Small personal benchmarks to compare different options to speed up Python code.
This small project should help to:
- provide an overview of practical options to speed up Python code
- shows what performance improvements can be expected by the different options for some common use cases
- gives an indication of the development overhead when using a certain framework instead of pure Python
- offers example code which can be transferred to other use cases
Note that it is not considered important whether pure Python code is used (as with numba or with leveraging specialized Python modules. Also using other languages with an easy binding to Python such as Julia or C++ are a feasible option for practical use cases.
The benchmarks can't tell if a certain language or framework is fast or slow. First only the combination with Python is tested and secondly the benchmarks are picked mostly for being easily implementable and for giving a feeling of how to use a certain framework from Python in different scenarios. And lastly also the environment where I run these things is not controlled. Results might look very different on a different machine or platform.

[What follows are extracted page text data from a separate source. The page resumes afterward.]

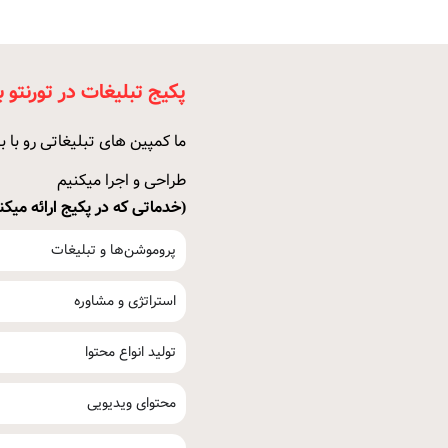
پکیج تبلیغات در تورنتو با
ما کمپین های تبلیغاتی رو با ب
طراحی و اجرا میکنیم
(خدماتی که در پکیج ارائه میکن
پروموشن‌ها و تبلیغات
استراتژی و مشاوره
تولید انواع محتوا
محتوای ویدیویی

Mergesort is a common and efficient array sorting algorithm. It is interesting for performance measurement, because it is a realistic type of algorithm with recursion, loops and if/else statements. But still it is easy enough to implement. The implementations used represent the "Top-down implementation" sketched out on wikipedia.
The task is to calculate sums per group key on tabular data. Input is a dictionary of columns, output is a dictionary of aggregates in columns.
Input is a list of unicode strings. Every string has to be sliced and the first n characters have to be returned. The difficulty lies in the proper handling of unicode characters.
Count the number of occurences of each character ngram in a list of strings.
Same as 4., but parallelism is allowed with unlimited threads or subprocesses.
An implementation of the basic Minhash algorithm for estimating Jaccard similarities as described in Leskovec, Rajaraman, and Ullman, “Mining of Massive Datasets.”, Chapter 3. As hash algorithm murmur3 is used because it is both a common choice and gives identical results on different languages and platforms.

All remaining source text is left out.